YOUR GOAL: Of all the lines in these entries, count those that contain "КНДР" and give only the total.

Source records

____________________

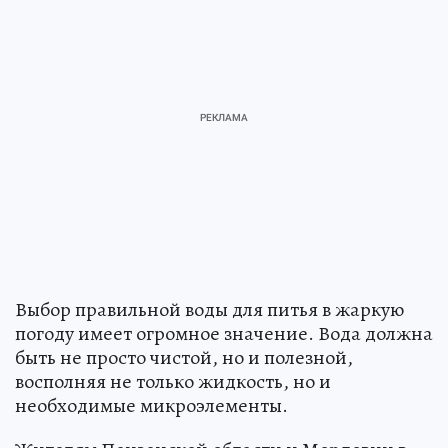
Выбор правильной воды для питья в жаркую
погоду имеет огромное значение. Вода должна
быть не просто чистой, но и полезной,
восполняя не только жидкость, но и
необходимые микроэлементы.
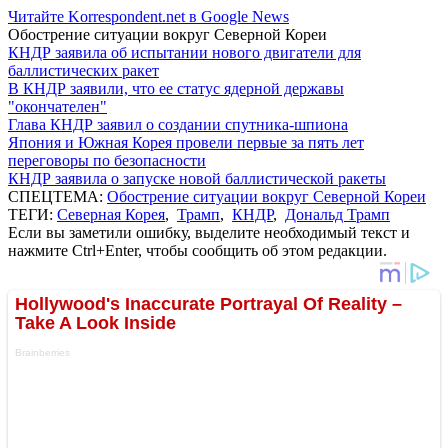
Читайте Korrespondent.net в Google News
Обострение ситуации вокруг Северной Кореи
КНДР заявила об испытании нового двигатели для
баллистических ракет
В КНДР заявили, что ее статус ядерной державы
"окончателен"
Глава КНДР заявил о создании спутника-шпиона
Япония и Южная Корея провели первые за пять лет
переговоры по безопасности
КНДР заявила о запуске новой баллистической ракеты
СПЕЦТЕМА:
Обострение ситуации вокруг Северной Кореи
ТЕГИ:
Северная Корея
,
Трамп
,
КНДР
,
Дональд Трамп
Если вы заметили ошибку, выделите необходимый текст и
нажмите Ctrl+Enter, чтобы сообщить об этом редакции.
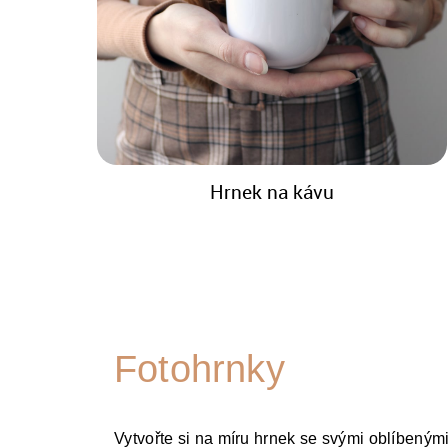
Hrnek na kávu
Fotohrnky
Vytvořte si na míru hrnek se svými oblíbenými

____________________

YOUR SOLUTION: 5